Fri Apr 8 19:18:19 UTC 2022

On Thu, 7 Apr 2022 23:20:29 GMT, Sandhya Viswanathan <sviswanathan at openjdk.org> wrote:

>> Jatin Bhateja has updated the pull request incrementally with one additional commit since the last revision:
>> 
>>   8283709: Integer.bitCount((int)(byte_val) & 0xFF) is folded as LoadUB, this is auto-vectorized as load from Boolean vector. Adding missing types in macroassembler to cover these cases.
>
> src/hotspot/cpu/x86/c2_MacroAssembler_x86.cpp line 4478:
> 
>> 4476: 
>> 4477: void C2_MacroAssembler::vector_popcount_int(XMMRegister dst, XMMRegister src, XMMRegister xtmp1,
>> 4478:                                             XMMRegister xtmp2, Register rtmp, int vec_enc) {
> 
> Comments need updating. Majority of comments above this method need to move to vector_popcount_byte. And then it is better to give comments at each step below in the method for easy review and maintenance. Please add comments to short, byte, long as well on similar lines.

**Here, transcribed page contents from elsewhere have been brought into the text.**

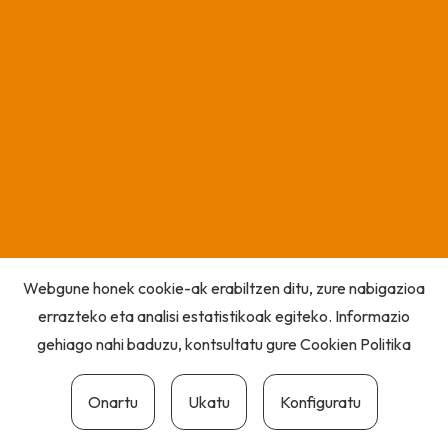
Webgune honek cookie-ak erabiltzen ditu, zure nabigazioa
errazteko eta analisi estatistikoak egiteko. Informazio
gehiago nahi baduzu, kontsultatu gure
Cookien Politika
Onartu
Ukatu
Konfiguratu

New code has been modularized byte vector popcount is the leaf level operation and all the other primitive type operation build on top of it.

> src/hotspot/cpu/x86/x86.ad line 8637:
> 
>> 8635:              VM_Version::supports_avx512_vpopcntdq()) ||
>> 8636:             (is_subword_type(Matcher::vector_element_basic_type(n->in(1))) &&
>> 8637:              VM_Version::supports_avx512_bitalg()));
> 
> This sort of check is happening multiple times. Should we have a function which takes bt and tells us if vpopcnt instruction is supported for the type.

This is only in couple of predicates, so it think it will not hurt much.

> src/hotspot/cpu/x86/x86.ad line 8643:
> 
>> 8641:   format %{ "vector_popcount_integral_evex $dst, $src" %}
>> 8642:   ins_encode %{
>> 8643:     assert(UsePopCountInstruction, "not enabled");
> 
> UsePopCountInstruction is ambiguous now? subword vs int/long depend on different platform feature so cannot be combined?

It a JVM flag, fall back code is still  based on Integer.bitCount and Long.bitCount APIs,  if the flag is turned off we do not intrinsify these scalar APIs.  match_rule_supported which is called through vector inline expander is also sensitive to this flag.

> src/hotspot/cpu/x86/x86.ad line 8651:
> 
>> 8649:     // should be succeeded by its corresponding vector IR and following
>> 8650:     // special handling should be removed.
>> 8651:     if (opcode == Op_PopCountVL && Matcher::vector_element_basic_type(this) == T_INT) {
> 
> This needs clarification in comments that the behavior is different based on vector api vs auto vectorizer. Have we tested this to work appropriately in both cases?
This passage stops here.